- [Saved data entries]
..........

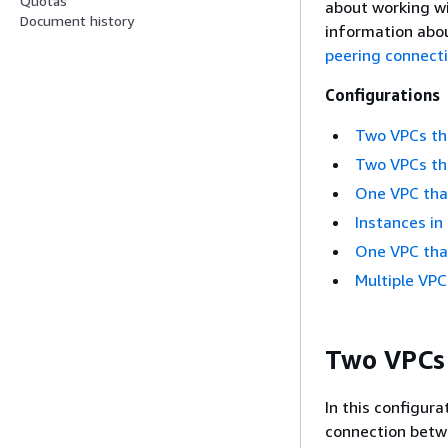
Quotas
about working w
Document history
information abou
peering connect
Configurations
Two VPCs tha
Two VPCs tha
One VPC that
Instances in
One VPC tha
Multiple VPC
Two VPCs 
In this configura
connection betw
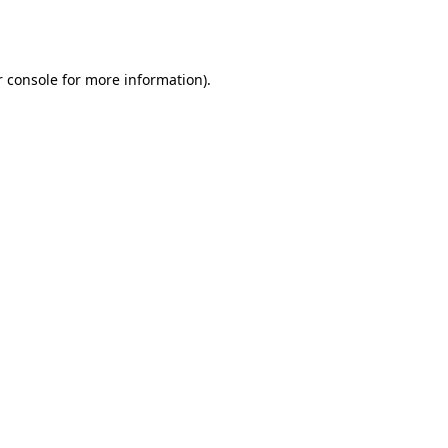
 console
for more information).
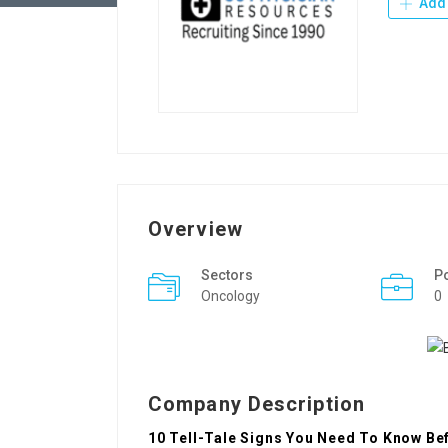
Add 
Overview
Sectors
P
Oncology
0
Company Description
10 Tell-Tale Signs You Need To Know Bef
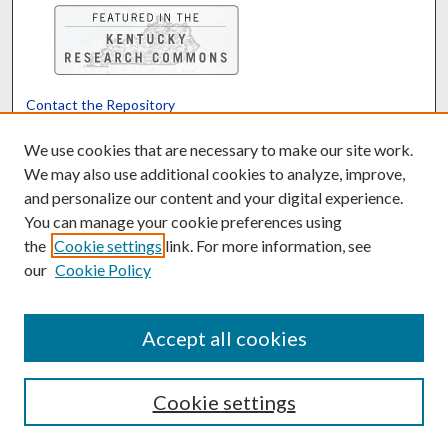
Contact the Repository
We’d like your feedback
We use cookies that are necessary to make our site work.
We may also use additional cookies to analyze, improve,
and personalize our content and your digital experience.
Translate
Powered by
You can manage your cookie preferences using
the
Cookie settings
link. For more information, see
our
Cookie Policy
Accept all cookies
Cookie settings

..........

- [DIRECTIONS] Output each record precisely as it appears, and drop every picture.

- [SOLUTION BELOW]
Quotas
about working w
Document history
information abou
peering connect
Configurations
Two VPCs tha
Two VPCs tha
One VPC that
Instances in
One VPC tha
Multiple VPC
Two VPCs 
In this configura
connection betw
 console
for more information).
Add 
Overview
Sectors
P
Oncology
0
Company Description
10 Tell-Tale Signs You Need To Know Bef
Contact the Repository
We’d like your feedback
We use cookies that are necessary to make our site work.
We may also use additional cookies to analyze, improve,
and personalize our content and your digital experience.
Translate
Powered by
You can manage your cookie preferences using
the
Cookie settings
link. For more information, see
our
Cookie Policy
Accept all cookies
Cookie settings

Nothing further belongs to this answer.